WHAT THE TASK ASKS:
Look through the records and copy every line in which "xmlns" appears.

Top of MATERIAL PROVIDED

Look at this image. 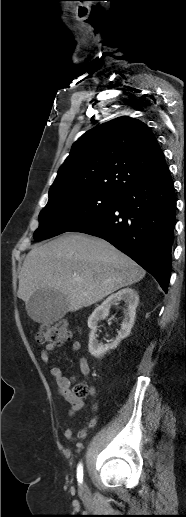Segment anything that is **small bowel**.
Returning <instances> with one entry per match:
<instances>
[{"instance_id": "1", "label": "small bowel", "mask_w": 186, "mask_h": 517, "mask_svg": "<svg viewBox=\"0 0 186 517\" xmlns=\"http://www.w3.org/2000/svg\"><path fill=\"white\" fill-rule=\"evenodd\" d=\"M70 346L73 351H79L81 348L80 342L77 340H72V339H70ZM54 349H55L54 344H48L44 348L39 350V357L43 363H45V364L49 363L50 353ZM79 368H80L81 374L85 378H87L89 376L90 367H89V363H88V360L86 357L83 356L79 359ZM51 375L57 385V390H58L59 395L62 396L63 398H65L71 404V407L68 410L67 415L69 417L74 416L78 411H80L84 408V406H85L84 402L81 399H78L73 396V394L71 392L70 381L63 375L60 368L53 366L51 368ZM97 409H98V406L94 405L93 411L96 412ZM96 424H97L96 415H93V416L87 418L84 423V426L78 430L77 438L84 439L87 435L88 429L95 427ZM73 433H74L73 427H68L64 431V436L66 439L73 441L74 440Z\"/></svg>"}]
</instances>
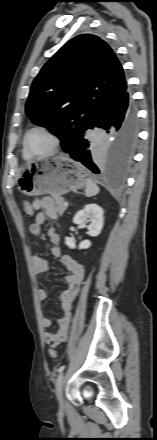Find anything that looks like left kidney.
<instances>
[{"mask_svg": "<svg viewBox=\"0 0 157 440\" xmlns=\"http://www.w3.org/2000/svg\"><path fill=\"white\" fill-rule=\"evenodd\" d=\"M90 221V225L88 226V234L91 237H96L101 233L103 228V210L97 204H88L80 210L73 218L74 224H84L87 221ZM65 244L70 249H75L76 244L72 238L66 237ZM91 246V242L89 240L82 241L78 249H88Z\"/></svg>", "mask_w": 157, "mask_h": 440, "instance_id": "1", "label": "left kidney"}]
</instances>
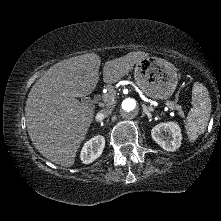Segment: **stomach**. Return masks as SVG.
I'll use <instances>...</instances> for the list:
<instances>
[{"instance_id": "1", "label": "stomach", "mask_w": 221, "mask_h": 221, "mask_svg": "<svg viewBox=\"0 0 221 221\" xmlns=\"http://www.w3.org/2000/svg\"><path fill=\"white\" fill-rule=\"evenodd\" d=\"M134 78L147 96L157 100L171 97L178 83L175 66L165 59L152 56L136 63Z\"/></svg>"}]
</instances>
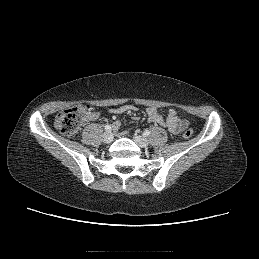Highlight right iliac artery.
I'll return each mask as SVG.
<instances>
[{"label":"right iliac artery","mask_w":259,"mask_h":259,"mask_svg":"<svg viewBox=\"0 0 259 259\" xmlns=\"http://www.w3.org/2000/svg\"><path fill=\"white\" fill-rule=\"evenodd\" d=\"M105 130H106V131H110V130H111V126H110V125H106V126H105Z\"/></svg>","instance_id":"right-iliac-artery-1"}]
</instances>
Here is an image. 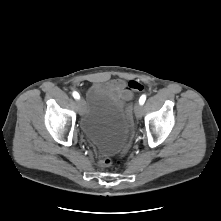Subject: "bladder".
<instances>
[{
    "label": "bladder",
    "mask_w": 221,
    "mask_h": 221,
    "mask_svg": "<svg viewBox=\"0 0 221 221\" xmlns=\"http://www.w3.org/2000/svg\"><path fill=\"white\" fill-rule=\"evenodd\" d=\"M82 134L102 153H118L129 137L130 112L103 85L93 83L83 99Z\"/></svg>",
    "instance_id": "obj_1"
}]
</instances>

Bottom of MATERIAL PROVIDED

ANSWER SECTION:
[{"instance_id": "1", "label": "small bowel", "mask_w": 186, "mask_h": 517, "mask_svg": "<svg viewBox=\"0 0 186 517\" xmlns=\"http://www.w3.org/2000/svg\"><path fill=\"white\" fill-rule=\"evenodd\" d=\"M70 346L73 351H79L81 348L80 342L77 340H72V339H70ZM54 349H55L54 344H48L44 348L39 350V357L43 363H45V364L49 363L50 353ZM79 368H80L81 374L85 378H87L89 376L90 367H89V363H88V360L86 357L83 356L79 359ZM51 375L57 385V390H58L59 395L62 396L63 398H65L71 404V407L68 410L67 415L69 417L74 416L78 411H80L84 408V406H85L84 402L81 399H78L73 396V394L71 392L70 381L63 375L60 368L53 366L51 368ZM97 409H98V406L94 405L93 411L96 412ZM96 424H97L96 415H93V416L87 418L84 423V426L78 430L77 438L84 439L87 435L88 429L95 427ZM73 433H74L73 427H68L64 431V436L66 439L73 441L74 440Z\"/></svg>"}]
[{"mask_svg": "<svg viewBox=\"0 0 157 440\" xmlns=\"http://www.w3.org/2000/svg\"><path fill=\"white\" fill-rule=\"evenodd\" d=\"M90 221V225L88 226V234L91 237H96L101 233L103 228V210L97 204H88L80 210L73 218L74 224H84L87 221ZM65 244L70 249H75L76 244L72 238L66 237ZM91 246V242L89 240L82 241L78 249H88Z\"/></svg>", "mask_w": 157, "mask_h": 440, "instance_id": "1", "label": "left kidney"}]
[{"instance_id": "1", "label": "stomach", "mask_w": 221, "mask_h": 221, "mask_svg": "<svg viewBox=\"0 0 221 221\" xmlns=\"http://www.w3.org/2000/svg\"><path fill=\"white\" fill-rule=\"evenodd\" d=\"M134 78L147 96L157 100L171 97L178 83L175 66L165 59L152 56L136 63Z\"/></svg>"}]
[{"label":"right iliac artery","mask_w":259,"mask_h":259,"mask_svg":"<svg viewBox=\"0 0 259 259\" xmlns=\"http://www.w3.org/2000/svg\"><path fill=\"white\" fill-rule=\"evenodd\" d=\"M105 130H106V131H110V130H111V126H110V125H106V126H105Z\"/></svg>","instance_id":"right-iliac-artery-1"}]
    "mask_svg": "<svg viewBox=\"0 0 221 221\" xmlns=\"http://www.w3.org/2000/svg\"><path fill=\"white\" fill-rule=\"evenodd\" d=\"M82 134L102 153H118L129 137L130 112L103 85L93 83L83 99Z\"/></svg>",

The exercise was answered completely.